Spatial pattern of ammonia sorption by soil and vegetation downwind of a beef feedlot

In the recent decades NH3 emission from animal production has increased substantially worldwide and there has been indications of its adverse effect on vegetation especially near intensive livestock operations. In this study, the effect of NH3 deposition on soil and on two forage species, crested wheatgrass (CWG) (Agropyron cristatum L. Gaertn.) and timothy grass (TIM) (Phleum pratense L.), was investigated over 3 years near a large feedlot in southern Alberta, Canada. A high NH3 deposition rate of 104 kg N ha−1 year−1 was observed at the feedlot edge, decreasing by 53% 700 m downwind. Most of the NH3 deposited to soil accumulated in the 0–5 cm depth resulting in increased soil NH4+, NO3− and total N (TN) concentrations at this depth. Significantly higher NO3− and TN concentrations were also observed in both vegetation and roots 0 and 20 m downwind of the feedlot operation. The foliar and root biomass of CWG was higher 20, 50 and 100 m downwind than at sites further away. Foliar and root biomass of CWG growing downwind of the feedlot (excluding the 0 m site) was positively related to NH3 deposition, while TIM biomass was not.
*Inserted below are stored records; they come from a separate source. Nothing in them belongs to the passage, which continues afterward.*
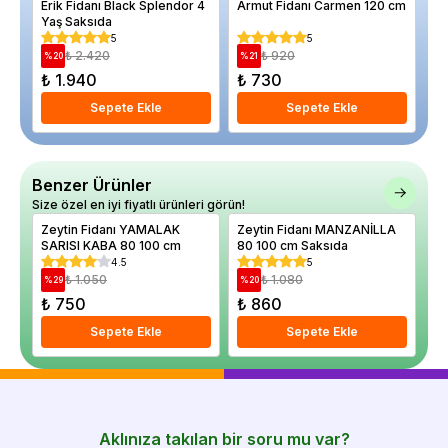
Erik Fidanı Black Splendor 4
Armut Fidanı Carmen 120 cm
La
Yaş Saksıda
Ka
g
5
5
₺ 2.420
₺ 920
%
20
%
21
%
₺ 1.940
₺ 730
₺
Sepete Ekle
Sepete Ekle
Benzer Ürünler
Size özel en iyi fiyatlı ürünleri görün!
Zeytin Fidanı YAMALAK
Zeytin Fidanı MANZANİLLA
Ze
SARISI KABA 80 100 cm
80 100 cm Saksıda
Ze
c
4.5
5
₺ 1.050
₺ 1.080
%
29
%
20
%
₺ 750
₺ 860
₺
Sepete Ekle
Sepete Ekle
Aklınıza takılan bir soru mu var?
However, root growth of both species was significantly reduced immediately (0 m) outside the feedlot operation. Foliar damage was also more severe for both species at 0 m than at any other site downwind. Our study indicates that most plant damage occurred immediately outside the feedlot and that, further downwind, atmospheric NH3 deposition could be beneficial. However, N deposition near feedlot operations should be considered when making fertilizer recommendations to reduce input costs and prevent overloading of nitrogen into the environment.